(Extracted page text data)
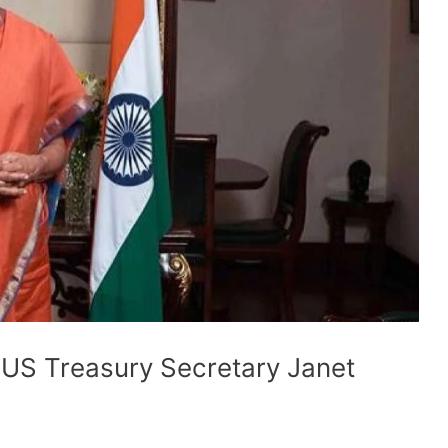
US Treasury Secretary Janet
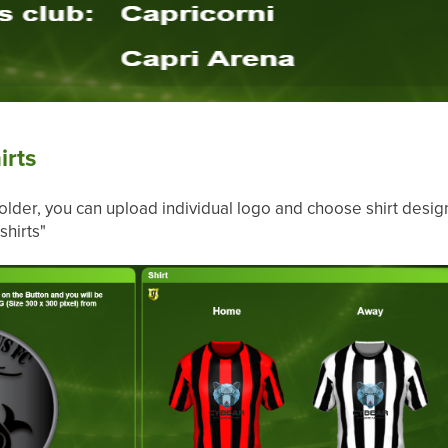
irts
lder, you can upload individual logo and choose shirt desig
shirts"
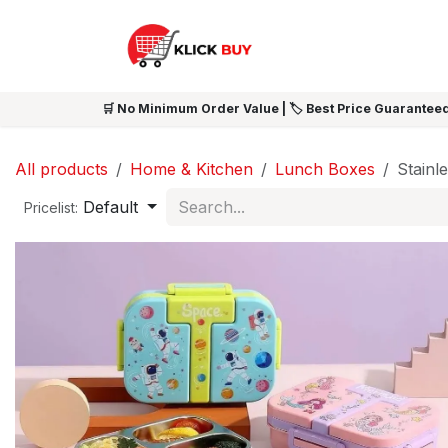
Skip to Content
HOME
SHOP ALL
NEW 
🛒 No Minimum Order Value | 🏷️ Best Price Guaranteed
All products
Home & Kitchen
Lunch Boxes
Stainl
Default
Pricelist:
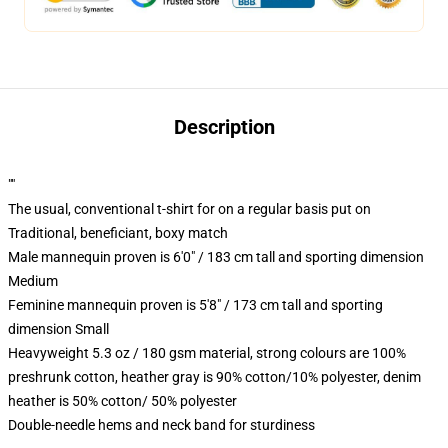
Description
""
The usual, conventional t-shirt for on a regular basis put on
Traditional, beneficiant, boxy match
Male mannequin proven is 6'0" / 183 cm tall and sporting dimension
Medium
Feminine mannequin proven is 5'8" / 173 cm tall and sporting
dimension Small
Heavyweight 5.3 oz / 180 gsm material, strong colours are 100%
preshrunk cotton, heather gray is 90% cotton/10% polyester, denim
heather is 50% cotton/ 50% polyester
Double-needle hems and neck band for sturdiness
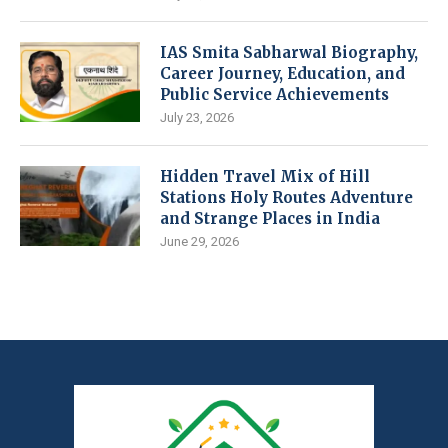
IAS Smita Sabharwal Biography,
Career Journey, Education, and
Public Service Achievements
July 23, 2026
Hidden Travel Mix of Hill
Stations Holy Routes Adventure
and Strange Places in India
June 29, 2026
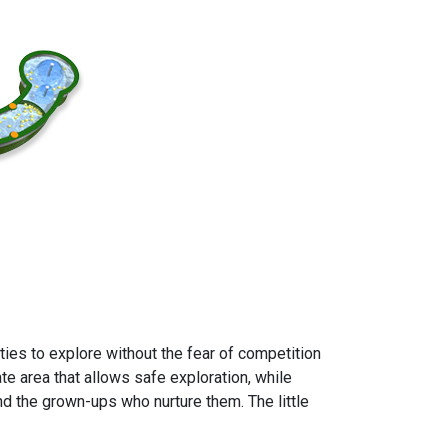
ies to explore without the fear of competition
ate area that allows safe exploration, while
nd the grown-ups who nurture them. The little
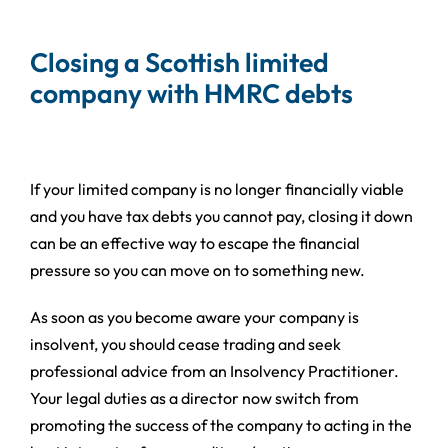
Closing a Scottish limited
company with HMRC debts
If your limited company is no longer financially viable
and you have tax debts you cannot pay, closing it down
can be an effective way to escape the financial
pressure so you can move on to something new.
As soon as you become aware your company is
insolvent, you should cease trading and seek
professional advice from an Insolvency Practitioner.
Your legal duties as a director now switch from
promoting the success of the company to acting in the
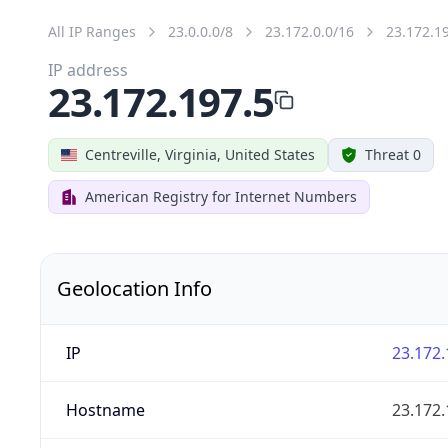
All IP Ranges
23.0.0.0/8
23.172.0.0/16
23.172.1
IP address
23.172.197.5
Centreville, Virginia, United States
Threat 0
American Registry for Internet Numbers
Geolocation Info
IP
23.172.
Hostname
23.172.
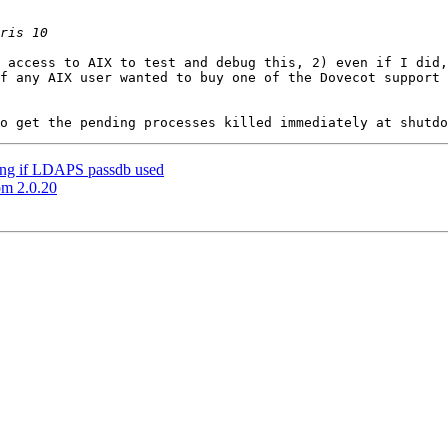
 access to AIX to test and debug this, 2) even if I did,
f any AIX user wanted to buy one of the Dovecot support 
ting if LDAPS passdb used
om 2.0.20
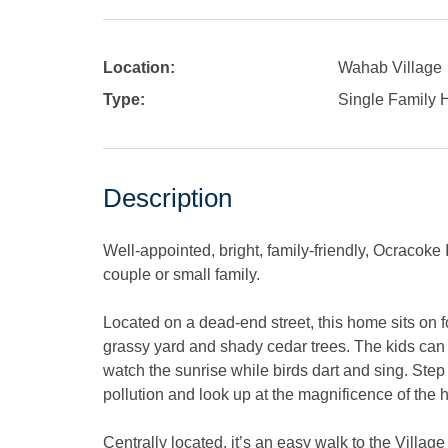
Location:
Wahab Village
Type:
Single Family
Description
Well-appointed, bright, family-friendly, Ocracoke
couple or small family.
Located on a dead-end street, this home sits on 
grassy yard and shady cedar trees. The kids can 
watch the sunrise while birds dart and sing. Step o
pollution and look up at the magnificence of the
Centrally located, it’s an easy walk to the Villag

[Goal of the exercise]
Return every entry unchanged and skip the pictures.

[Answer area]
US Treasury Secretary Janet
irts
lder, you can upload individual logo and choose shirt desig
shirts"
Skip to Content
HOME
SHOP ALL
NEW 
🛒 No Minimum Order Value | 🏷️ Best Price Guaranteed
All products
Home & Kitchen
Lunch Boxes
Stainl
Default
Pricelist:
Description
""
The usual, conventional t-shirt for on a regular basis put on
Traditional, beneficiant, boxy match
Male mannequin proven is 6'0" / 183 cm tall and sporting dimension
Medium
Feminine mannequin proven is 5'8" / 173 cm tall and sporting
dimension Small
Heavyweight 5.3 oz / 180 gsm material, strong colours are 100%
preshrunk cotton, heather gray is 90% cotton/10% polyester, denim
heather is 50% cotton/ 50% polyester
Double-needle hems and neck band for sturdiness
IAS Smita Sabharwal Biography,
Career Journey, Education, and
Public Service Achievements
July 23, 2026
Hidden Travel Mix of Hill
Stations Holy Routes Adventure
and Strange Places in India
June 29, 2026
ies to explore without the fear of competition
ate area that allows safe exploration, while
nd the grown-ups who nurture them. The little
Closing a Scottish limited
company with HMRC debts
If your limited company is no longer financially viable
and you have tax debts you cannot pay, closing it down
can be an effective way to escape the financial
pressure so you can move on to something new.
As soon as you become aware your company is
insolvent, you should cease trading and seek
professional advice from an Insolvency Practitioner.
Your legal duties as a director now switch from
promoting the success of the company to acting in the
All IP Ranges
23.0.0.0/8
23.172.0.0/16
23.172.1
IP address
23.172.197.5
Centreville, Virginia, United States
Threat 0
American Registry for Internet Numbers
Geolocation Info
IP
23.172.
Hostname
23.172.
 access to AIX to test and debug this, 2) even if I did,
f any AIX user wanted to buy one of the Dovecot support 
ting if LDAPS passdb used
om 2.0.20
Location:
Wahab Village
Type:
Single Family
Description
Well-appointed, bright, family-friendly, Ocracoke
couple or small family.
Located on a dead-end street, this home sits on 
grassy yard and shady cedar trees. The kids can 
watch the sunrise while birds dart and sing. Step o
pollution and look up at the magnificence of the
Centrally located, it’s an easy walk to the Villag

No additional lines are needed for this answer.